Dynasore was obtained from MedChemExpress. Bafilomycin A1 (Bafi A1) was purchased from Selleckchem. 4′6-diamidino-2-phenylindole (DAPI) and Antimycin A were purchased from Sigma. Oligomycin was purchased from Calbiochem. The following primary antibodies were used in the assay: anti-GAPDH antibody (Proteintech), anti-LC3 antibody (Novus Biologicals), anti-phospho-p70S6K antibody (Cell Signaling Technology), anti-p70S6K antibody (Epitomics), and anti-mTOR antibody (Cell Signaling Technology). The following secondary antibodies were used in the assay: horseradish peroxidase–conjugated sheep and anti-mouse and anti-rabbit antibodies (Jackson ImmunoResearch Laboratories). The proteins were visualized with an ECL detection kit (Thermo Scientific). Alexa Fluor 594–conjugated Affinipure Goat anti-rabbit IgG (Proteintech) was used as fluorescent secondary antibody.

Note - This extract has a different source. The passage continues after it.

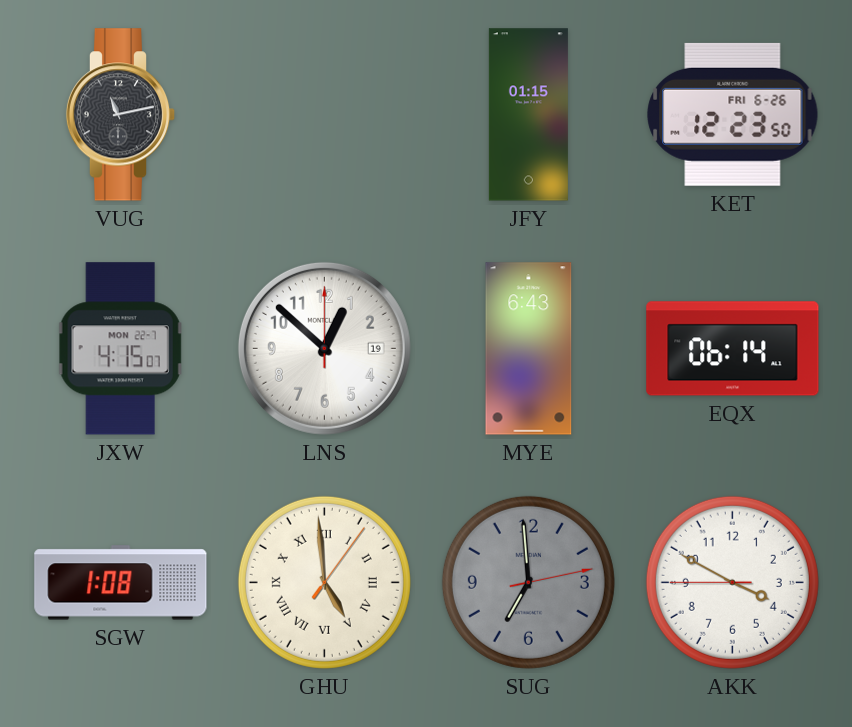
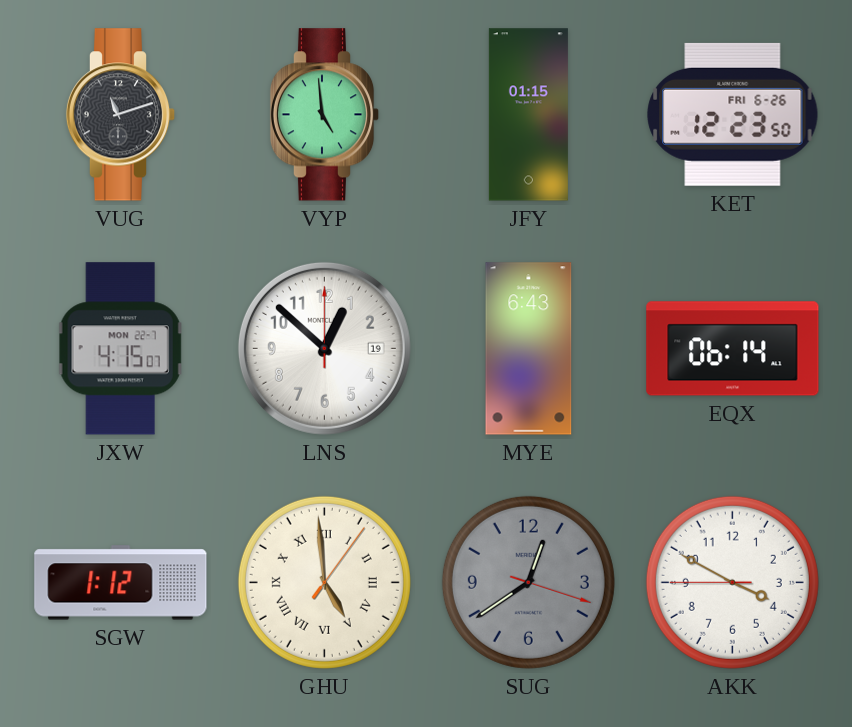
VUG: 11:13 -> 11:12
VYP: none -> 4:59
SGW: 1:08 -> 1:12
SUG: 6:59 -> 12:39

Cell Culture and Transfection

Human embryonic kidney 293 (HEK 293) cells and ATG5 KO MEF cells were cultured in Dulbecco’s modified eagle’s medium (DMEM) (Gibco) containing 10% fetal bovine serum FBS (Gibco) with penicillin (100 U/ml) and streptomycin (100 μg/ml). Cells were cultured at 37 °C in a humidified atmosphere containing 5% CO2. Cells were starved with Earle’s balanced salt solution (Gibco) for 1 h. The cells were transfected with Lipofectamine 2000 reagent (Invitrogen) at 30% confluence in DMEM without serum according to the reagent manufacturer’s instructions.

Plasmid Constructs

The GFP-CD63, EGFP-LC3, pEGFP-N1-TFEB, mCherry-EGFP-LC3, Nhtt-16Q-EGFP, Nhtt-60Q-EGFP, Nhtt-150Q-EGFP, and EGFP-Parkin plasmids were as described previously (Tao et al. 2015; Wang et al. 2012; Xia et al. 2016; Ying et al. 2011, 2009). pcDNA3.1-mt-Keima plasmid was generated by inserting full-length mKeima into the pcDNA3.1 vector at KpnI/EcoRI sites. The pEGFP-N1-TFE3 was generously provided by Shawn Ferguson (Addgene #38120). All constructs were confirmed via sequencing.

Western Blot

Cells were lysed in a cell lysis buffer containing 50 mM Tris-HCl (pH 7.6) with protease inhibitor cocktail (Roche), 150 mM NaCl, 0.5% sodium deoxycholate, and 1% Nonidet P-40. Proteins were separated by 15% SDS-PAGE (polyacrylamide gel electrophoresis) and transferred onto a PVDF membrane (polyvinylidene difluoride membrane; Millipore). Immunoblot was performed using standard methods as previously reported (Lv et al. 2017; Yang et al. 2018).

Immunofluorescence

HEK 293 cells were washed with PBS (pH 7.4) (Gibco) and fixed with 4% paraformaldehyde for 10 min at room temperature. Then the cells were permeabilized with 0.1% Triton X-100 and pre-blocked with 0.2% fetal bovine serum for 5 min. Cells were incubated with the primary antibodies for 6 h, then with the fluorescent secondary antibodies for 2 h, followed by staining with DAPI (Sigma) for 5 min. The stained cells were visualized using a Nikon (Wu et al. 2012) or a Zeiss LSM710 confocal microscope (Fang et al. 2017; Ren et al. 2016).

Statistical Analysis

Data are shown as mean ± SD of three different independent results. Comparison was assessed by one-way analysis of variance (ANOVA). A difference was considered significant when the P value was less than 0.05.